Overview
- Other names: Chapfbahn; Standseilbahn Urweid–Kapf; Standseilbahn Urweid–Wasserschloss
- Owner: Kraftwerke Oberhasli AG
- Locale: Innertkirchen, Canton of Bern, Switzerland
- Coordinates: 46°41′19″N 8°14′59″E﻿ / ﻿46.6885°N 8.2497°E
- Termini: Urweid (46°41′17″N 8°14′40″E﻿ / ﻿46.687930°N 8.244570°E); Chapf (46°41′20″N 8°15′17″E﻿ / ﻿46.688940°N 8.254710°E);
- Stations: 4

Service
- Type: Funicular
- Operator(s): Kraftwerke Oberhasli AG
- Rolling stock: 1

History
- Opened: 1 May 1940 (85 years ago)
- Enhancements: 2005

Technical
- Line length: 1,030 m (3,380 ft)
- Number of tracks: 1
- Track gauge: 1,000 mm (3 ft 3+3⁄8 in)
- Electrification: from opening

= Standseilbahn Urweid–Chapf =

Funicular of Grimsel hydro-electric plant in the canton of Bern, Switzerland

Standseilbahn Urweid–Chapf is one of the funiculars of Kraftwerke Oberhasli built for its hydroelectric plants at Grimsel, in the canton of Bern, Switzerland. It leads from Üssri Urweid at 717 m to Chapf (or Wasserschloss Kapf) at 1320 m.

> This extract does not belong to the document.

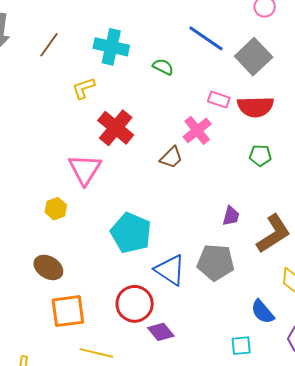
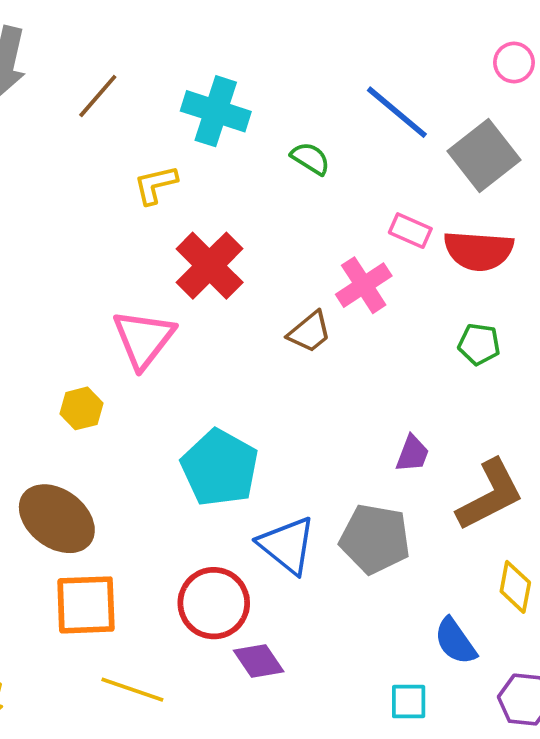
brown ellipse: (48, 267) -> (57, 519), size x1.4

The line has a length of 1030 m (Note: Length found in sources: 996 m, 973 m) with a difference of elevation of 608 m (Note: Difference of elevation also stated as 603 m) and a maximum slope of 100%. The funicular has a single car for up to 12 persons and is operated by an electric winch at the upper station.

== History ==
The funicular was built by Kraftwerke Oberhasli in 1940 at the construction of Kraftwerk Innertkirchen I (1939-1943), the first expansion of its Grimsel plant.

It was considered of regional importance in Schweizer Seilbahninventar, the heritage inventory of Swiss cableways of 2011, among others due to the substantive parts preserved in its original state and its continued use.